Data-quality & SLA notes

Findings to keep in mind (see the PRD for detail):

  • Source sla_status is only meaningful for closed tickets. It reads Compliant for essentially all open tickets, so for open work use the derived state in tickets.inc_open_sla (now() created_at_service vs the contract's 48h).
  • created_at_service is missing on ~30% of rows (incl. most open ones); the SLA view falls back to first_seen_at and flags it via sla_clock_source.
  • mttr is not wall-clock closed_at created_at_service and the source's Breached/Compliant does not match a plain 48h threshold — pin the contract's exact SLA definition before trusting cross-field SLA math.
  • Content lag: the feed's file timestamps are current, but the ticket content trails ~2 days (the underlying …wm_task.xlsx source), so creation/closure dates run a couple of days behind wall-clock.
  • History: tickets.inc is current-state (upsert).

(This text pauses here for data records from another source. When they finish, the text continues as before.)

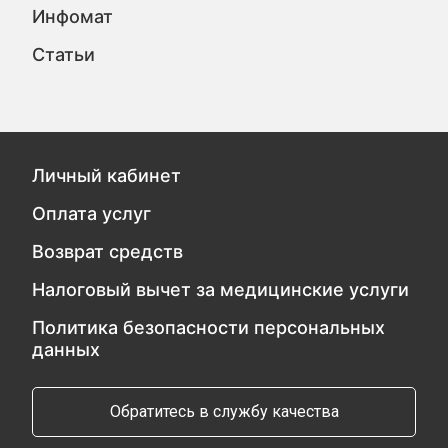
Инфомат
Статьи
Личный кабинет
Оплата услуг
Возврат средств
Налоговый вычет за медицинские услуги
Политика безопасности персональных
данных
Обратитесь в службу качества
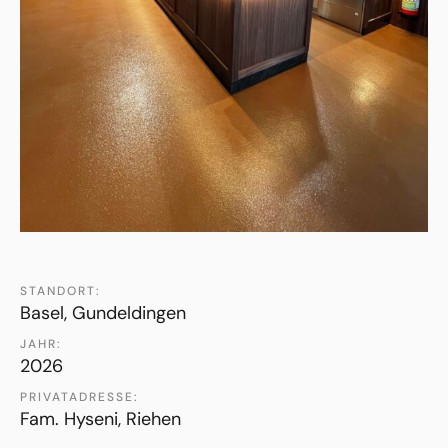
STANDORT:
Basel, Gundeldingen
JAHR:
2026
PRIVATADRESSE:
Fam. Hyseni, Riehen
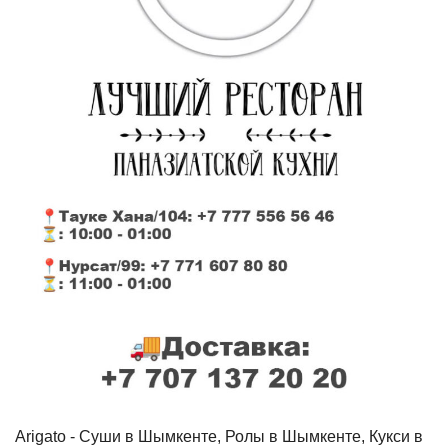
Arigato - Cуши в Шымкенте, Ролы в Шымкенте, Кукси в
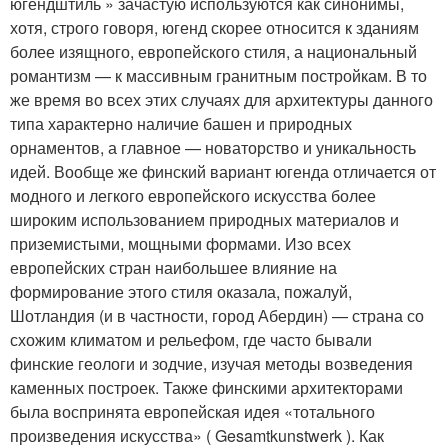
югендштиль » зачастую используются как синонимы,
хотя, строго говоря, югенд скорее относится к зданиям
более изящного, европейского стиля, а национальный
романтизм — к массивным гранитным постройкам. В то
же время во всех этих случаях для архитектуры данного
типа характерно наличие башен и природных
орнаментов, а главное — новаторство и уникальность
идей. Вообще же финский вариант югенда отличается от
модного и легкого европейского искусства более
широким использованием природных материалов и
приземистыми, мощными формами. Изо всех
европейских стран наибольшее влияние на
формирование этого стиля оказала, пожалуй,
Шотландия (и в частности, город Абердин) — страна со
схожим климатом и рельефом, где часто бывали
финские геологи и зодчие, изучая методы возведения
каменных построек. Также финскими архитекторами
была воспринята европейская идея «тотального
произведения искусства» ( Gesamtkunstwerk ). Как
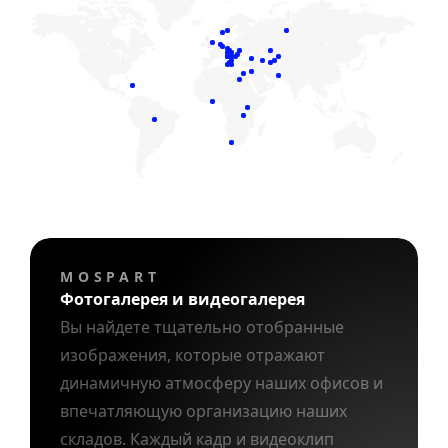
MOSPART
Фотогалерея и видеогалерея
Вы найдете тщательно отобранные
изображения, которые отражают
динамичную атмосферу наших офисов и
впечатляющую организацию наших
складов. Каждый кадр и видеоклип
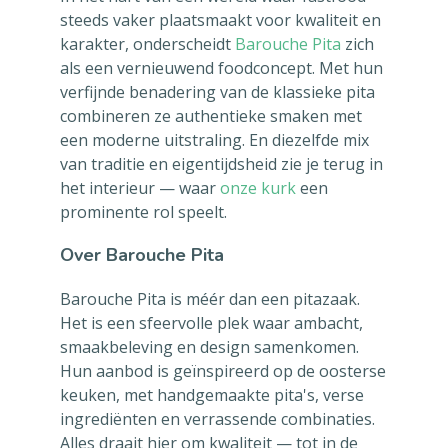
steeds vaker plaatsmaakt voor kwaliteit en
karakter, onderscheidt
Barouche Pita
zich
als een vernieuwend foodconcept. Met hun
verfijnde benadering van de klassieke pita
combineren ze authentieke smaken met
een moderne uitstraling. En diezelfde mix
van traditie en eigentijdsheid zie je terug in
het interieur — waar
onze kurk
een
prominente rol speelt.
Over Barouche Pita
Barouche Pita is méér dan een pitazaak.
Het is een sfeervolle plek waar ambacht,
smaakbeleving en design samenkomen.
Hun aanbod is geïnspireerd op de oosterse
keuken, met handgemaakte pita's, verse
ingrediënten en verrassende combinaties.
Alles draait hier om kwaliteit — tot in de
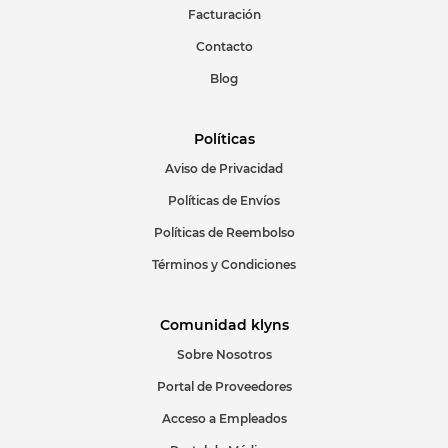
Facturación
Contacto
Blog
Políticas
Aviso de Privacidad
Políticas de Envíos
Políticas de Reembolso
Términos y Condiciones
Comunidad klyns
Sobre Nosotros
Portal de Proveedores
Acceso a Empleados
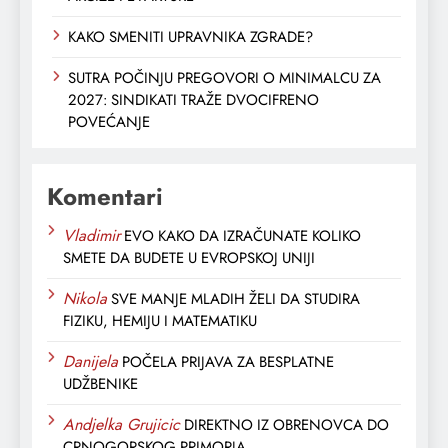
KAKO SMENITI UPRAVNIKA ZGRADE?
SUTRA POČINJU PREGOVORI O MINIMALCU ZA
2027: SINDIKATI TRAŽE DVOCIFRENO
POVEĆANJE
Komentari
Vladimir
EVO KAKO DA IZRAČUNATE KOLIKO
SMETE DA BUDETE U EVROPSKOJ UNIJI
Nikola
SVE MANJE MLADIH ŽELI DA STUDIRA
FIZIKU, HEMIJU I MATEMATIKU
Danijela
POČELA PRIJAVA ZA BESPLATNE
UDŽBENIKE
Andjelka Grujicic
DIREKTNO IZ OBRENOVCA DO
CRNOGORSKOG PRIMORJA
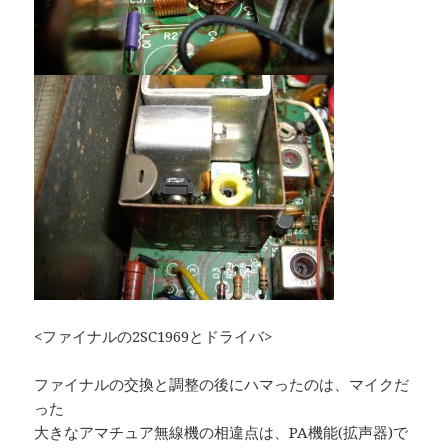
<ファイナルの2SC1969とドライバ>
ファイナルの交換と調整の後にハマったのは、マイクだ
った
大きなアマチュア無線機の相違点は、PA機能(拡声器)で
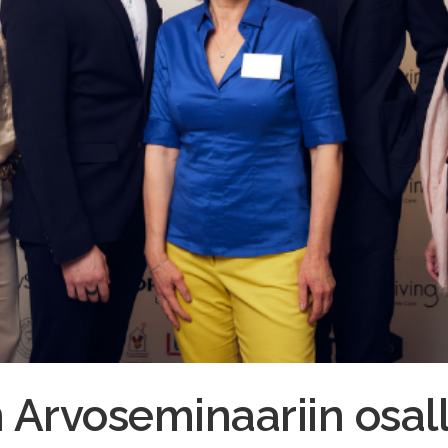
 Arvoseminaariin osall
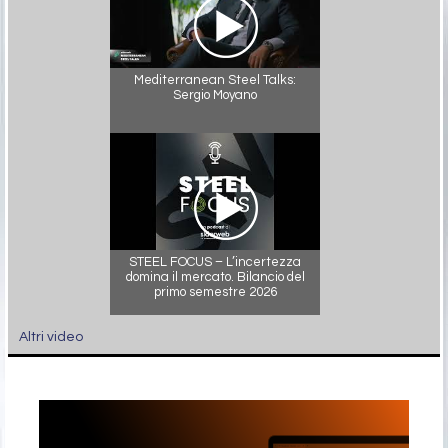
Mediterranean Steel Talks:
Sergio Moyano
STEEL FOCUS – L’incertezza
domina il mercato. Bilancio del
primo semestre 2026
Altri video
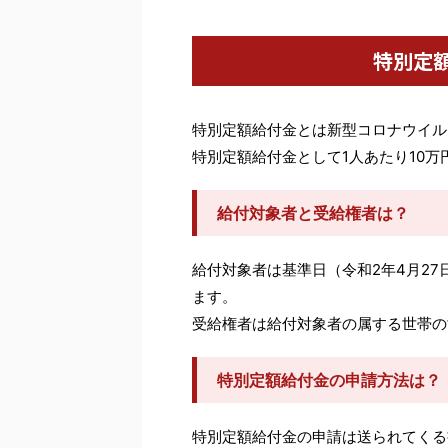
特別定
特別定額給付金とは新型コロナウイル
特別定額給付金として1人あたり10
給付対象者と受給権者は？
給付対象者は基準日（令和2年4月2
ます。
受給権者は給付対象者の属する世帯の
特別定額給付金の申請方法は？
特別定額給付金の申請は送られてくる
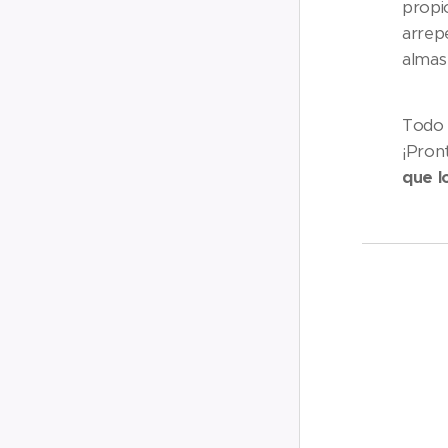
prop
arrep
almas
Todo 
¡Pron
que l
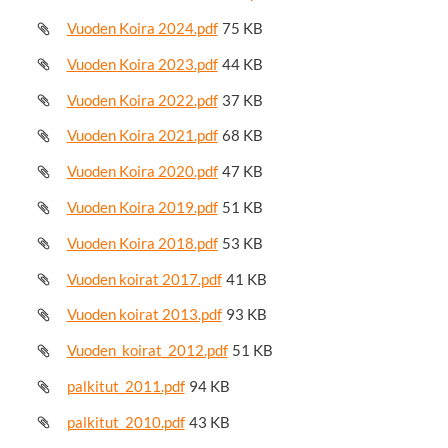
Vuoden Koira 2024.pdf
75 KB
Vuoden Koira 2023.pdf
44 KB
Vuoden Koira 2022.pdf
37 KB
Vuoden Koira 2021.pdf
68 KB
Vuoden Koira 2020.pdf
47 KB
Vuoden Koira 2019.pdf
51 KB
Vuoden Koira 2018.pdf
53 KB
Vuoden koirat 2017.pdf
41 KB
Vuoden koirat 2013.pdf
93 KB
Vuoden_koirat_2012.pdf
51 KB
palkitut_2011.pdf
94 KB
palkitut_2010.pdf
43 KB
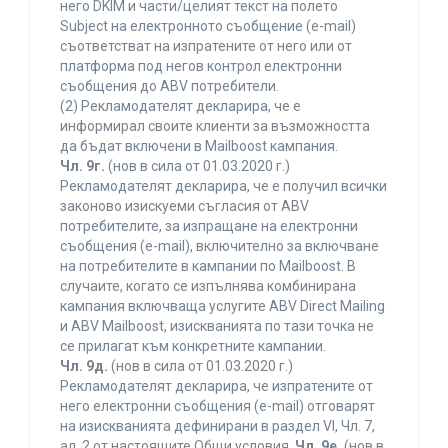
него DKIM и части/целият текст на полето
Subject на електронното съобщение (e-mail)
съответстват на изпратените от него или от
платформа под негов контрол електронни
съобщения до ABV потребители.
(2) Рекламодателят декларира, че е
информирал своите клиенти за възможността
да бъдат включени в Mailboost кампания.
Чл. 9г.
(нов в сила от 01.03.2020 г.)
Рекламодателят декларира, че е получил всички
законово изискуеми съгласия от ABV
потребителите, за изпращане на електронни
съобщения (e-mail), включително за включване
на потребителите в кампании по Mailboost. В
случаите, когато се изпълнява комбинирана
кампания включваща услугите ABV Direct Mailing
и ABV Mailboost, изискванията по тази точка не
се прилагат към конкретните кампании.
Чл. 9д.
(нов в сила от 01.03.2020 г.)
Рекламодателят декларира, че изпратените от
него електронни съобщения (e-mail) отговарят
на изискванията дефинирани в раздел VI, Чл. 7,
ал. 2 от настоящите Общи условия.
Чл. 9е.
(нов в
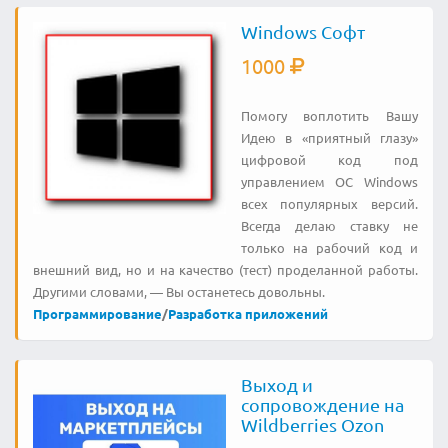
Windows Софт
1000
Помогу воплотить Вашу
Идею в «приятный глазу»
цифровой код под
управлением ОС Windows
всех популярных версий.
Всегда делаю ставку не
только на рабочий код и
внешний вид, но и на качество (тест) проделанной работы.
Другими словами, — Вы останетесь довольны.
Программирование
/
Разработка приложений
Выход и
сопровождение на
Wildberries Ozon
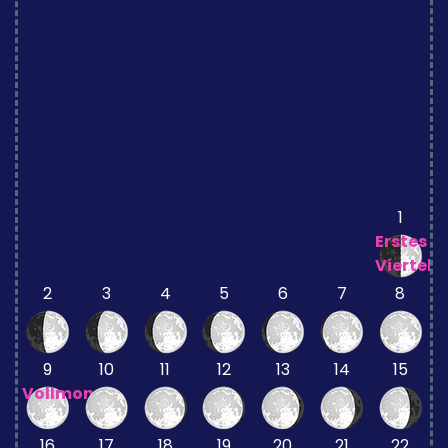
1
Erstes
Viertel
2
3
4
5
6
7
8
9
10
11
12
13
14
15
Vollmond
16
17
18
19
20
21
22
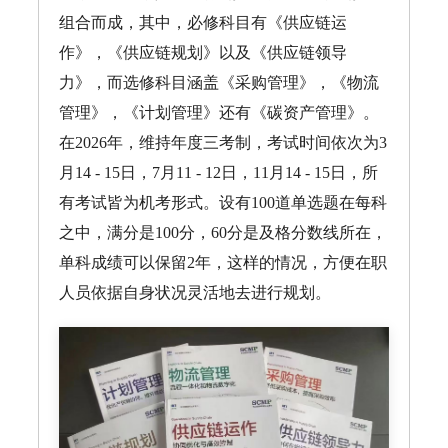
组合而成，其中，必修科目有《供应链运
作》，《供应链规划》以及《供应链领导
力》，而选修科目涵盖《采购管理》，《物流
管理》，《计划管理》还有《碳资产管理》。
在2026年，维持年度三考制，考试时间依次为3
月14 - 15日，7月11 - 12日，11月14 - 15日，所
有考试皆为机考形式。设有100道单选题在每科
之中，满分是100分，60分是及格分数线所在，
单科成绩可以保留2年，这样的情况，方便在职
人员依据自身状况灵活地去进行规划。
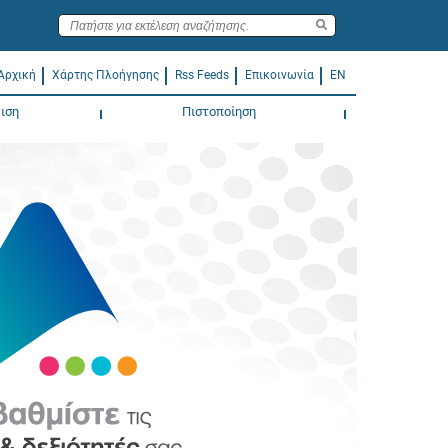
Αρχική
Χάρτης Πλοήγησης
Rss Feeds
Επικοινωνία
EN
ιση
Πιστοποίηση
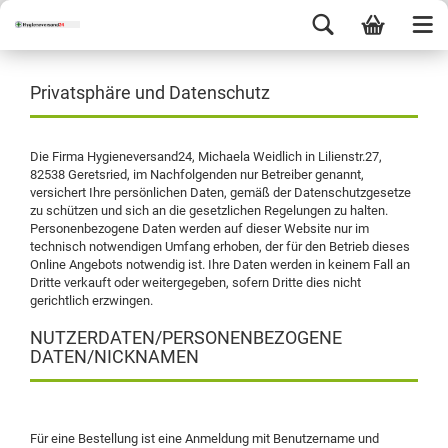
Privatsphäre und Datenschutz
Die Firma Hygieneversand24, Michaela Weidlich in Lilienstr.27,
82538 Geretsried, im Nachfolgenden nur Betreiber genannt,
versichert Ihre persönlichen Daten, gemäß der Datenschutzgesetze
zu schützen und sich an die gesetzlichen Regelungen zu halten.
Personenbezogene Daten werden auf dieser Website nur im
technisch notwendigen Umfang erhoben, der für den Betrieb dieses
Online Angebots notwendig ist. Ihre Daten werden in keinem Fall an
Dritte verkauft oder weitergegeben, sofern Dritte dies nicht
gerichtlich erzwingen.
NUTZERDATEN/PERSONENBEZOGENE
DATEN/NICKNAMEN
Für eine Bestellung ist eine Anmeldung mit Benutzername und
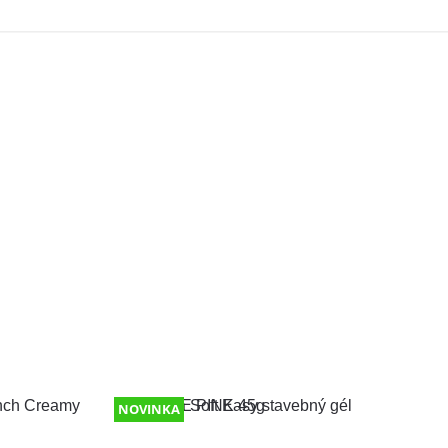
NOVINKA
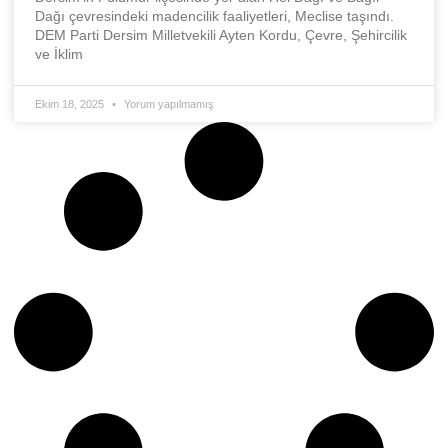
Dağı çevresindeki madencilik faaliyetleri, Meclise taşındı.
DEM Parti Dersim Milletvekili Ayten Kordu, Çevre, Şehircilik
ve İklim
Ekim 18, 2025
Yorum yapılmamış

Closure/creation/MTTR event series work directly off closed_at/created_at_service. Backlog-over-time now accrues via tickets.inc_daily_snapshot (one row per EAT day, written by tickets.capture_history() each ingest); observed closures log to tickets.closure_events. Past backlog can't be reconstructed — the series builds from the first capture onward.

Status / roadmap

Live: INC ingestion deployed on Coolify (hourly 15 7-19 * * * EAT), schema + generated columns + geocoding + the inc_open_sla view in tracksolid_db. Next (Phase 2): time-series analytics (closure rate, MTTR/SLA trends), then FleetNow vehicle dispatch off geog, and team closure attribution. CRQ is a separate future project that will reuse this machinery against automations/crq/.